Jurnal Footage menampilkan kembali bagaimana kritik filem hidup di periode awal produksi filem di Indonesia. Dengan mengadaptasinya ke EYD (Ejaan Yang Disesuaikan) namun tetap menampilkan istilah-istilah Belanda dan bahasa Batavia yang banyak dipakai dalam tulisan ini sebagai pertimbangan sejarah. Seperti nama lokasi, kiasan, atau jabatan kerja di masa-masa penjajahan Belanda. Dua kritik filem ini dimuat dalam rubrik Pemandangan filem majalah Panorama edisi no. 182, Tahun ke 4, 20 Agustus 1930, hal 27 dan 28, dan edisi no. 198, Tahun ke 5, 30 Januari 1931, hal 25 – 28. Selisih enam bulan sejak kemunculan edisi pertamanya.

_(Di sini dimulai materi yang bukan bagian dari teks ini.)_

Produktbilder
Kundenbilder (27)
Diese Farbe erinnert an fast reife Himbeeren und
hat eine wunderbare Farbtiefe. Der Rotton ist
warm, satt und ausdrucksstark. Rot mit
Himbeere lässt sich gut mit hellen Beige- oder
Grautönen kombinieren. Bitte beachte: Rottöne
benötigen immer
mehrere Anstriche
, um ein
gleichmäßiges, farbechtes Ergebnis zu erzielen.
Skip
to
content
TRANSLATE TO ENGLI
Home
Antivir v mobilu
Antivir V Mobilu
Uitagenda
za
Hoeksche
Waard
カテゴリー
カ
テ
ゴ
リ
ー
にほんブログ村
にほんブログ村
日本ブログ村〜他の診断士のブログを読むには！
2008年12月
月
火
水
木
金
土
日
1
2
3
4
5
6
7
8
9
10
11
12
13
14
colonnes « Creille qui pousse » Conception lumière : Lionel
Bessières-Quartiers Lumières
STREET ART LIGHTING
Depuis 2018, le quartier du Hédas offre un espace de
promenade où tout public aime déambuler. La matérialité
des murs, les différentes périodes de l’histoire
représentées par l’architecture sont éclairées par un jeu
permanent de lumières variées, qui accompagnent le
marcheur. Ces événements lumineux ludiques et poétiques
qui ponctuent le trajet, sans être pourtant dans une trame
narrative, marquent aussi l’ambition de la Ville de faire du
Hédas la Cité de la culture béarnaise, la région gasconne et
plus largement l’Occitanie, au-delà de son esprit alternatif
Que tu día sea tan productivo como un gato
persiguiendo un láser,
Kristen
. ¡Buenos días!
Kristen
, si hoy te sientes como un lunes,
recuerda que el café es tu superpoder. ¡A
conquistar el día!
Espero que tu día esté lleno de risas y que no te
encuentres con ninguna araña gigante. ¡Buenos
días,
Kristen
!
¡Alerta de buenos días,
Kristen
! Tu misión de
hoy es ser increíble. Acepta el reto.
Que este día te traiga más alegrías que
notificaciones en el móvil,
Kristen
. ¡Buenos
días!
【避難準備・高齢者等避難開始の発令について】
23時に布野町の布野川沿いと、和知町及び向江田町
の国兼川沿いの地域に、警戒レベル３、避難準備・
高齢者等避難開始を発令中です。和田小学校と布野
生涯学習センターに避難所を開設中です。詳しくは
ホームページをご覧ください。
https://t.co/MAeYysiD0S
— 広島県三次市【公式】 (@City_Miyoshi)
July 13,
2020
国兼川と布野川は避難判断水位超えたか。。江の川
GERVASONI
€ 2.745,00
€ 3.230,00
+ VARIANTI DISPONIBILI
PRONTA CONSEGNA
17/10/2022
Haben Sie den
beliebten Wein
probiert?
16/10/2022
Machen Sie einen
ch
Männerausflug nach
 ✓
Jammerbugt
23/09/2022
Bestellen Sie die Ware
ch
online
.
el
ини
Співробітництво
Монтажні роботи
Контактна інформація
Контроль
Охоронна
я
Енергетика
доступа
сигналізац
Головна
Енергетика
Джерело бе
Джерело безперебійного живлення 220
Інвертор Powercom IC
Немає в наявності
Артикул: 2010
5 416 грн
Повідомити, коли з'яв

Kritik filem yang ditulis oleh Kwee Tek Hoay sangat obyektif. Ia membahas sebuah filem tidak hanya dari pelaporan tanggapan masyarakat akan filem itu, tetapi juga membahasnya dari cara pandang estetika sinema; logika gambar, dramaturgi, bahasa pencitraan dan pemeranan, hingga teknik pengambilan gambar. Dalam kritik Melati van Agam, ditulis “Itu perlombaan kuda di Fort de Kock bukan sebagai penambah, hanya ada jadi salah satu bagian dari itu cerita, karena di waktu ada itu perlombaan, di atas tribun, Idroes pertama kali bertemu pada Norma. Lebih jauh ada dilukiskan pekerjaan di parit arang batu di Sawah Lunto, dimana Idrus, sebagai murid dari sekolah Mijnbouw, ada turut bekerja buat dapat practisch. Dengan tegas dilukiskan keluar dan masuknya lori-lori elektrik ke dalam lubang-lubang parit bagaimana itu arang batu diangkut, dipindahkan dan lain-lain sebagainya, yang semua ada berharga buat orang yang hendak luaskan pemandangan dan pengetahuan.” Tulisan ini mengingatkan pada kaidah Neorealisme Italia. Cara pengambilan gambar di lapangan terbuka dan memasukkan peristiwa latar sosial sebenarnya ke dalam bingkai filem.


 

MELATI VAN AGAM

Produksi Paling Baru dari Tan’s Film

 

Pada tanggal 1 bulan ini [Agustus 1930] , Tan’s Film Company pertunjukkan filem yang sudah lama ditunggu-tunggu, Melati van Agam yang juga salah satu cerita Melayu paling terkenal. Jalan ceritanya mirip Romeo dan Juliet karangan Shakespeare atau cerita Tionghoa, Sam Pek Eng Thay1. Menuturkan tragedi sepasang kekasih yang saling mencinta satu sama lain namun terjegal oleh nasib atau lebih tepatnya, kemauan orang tua.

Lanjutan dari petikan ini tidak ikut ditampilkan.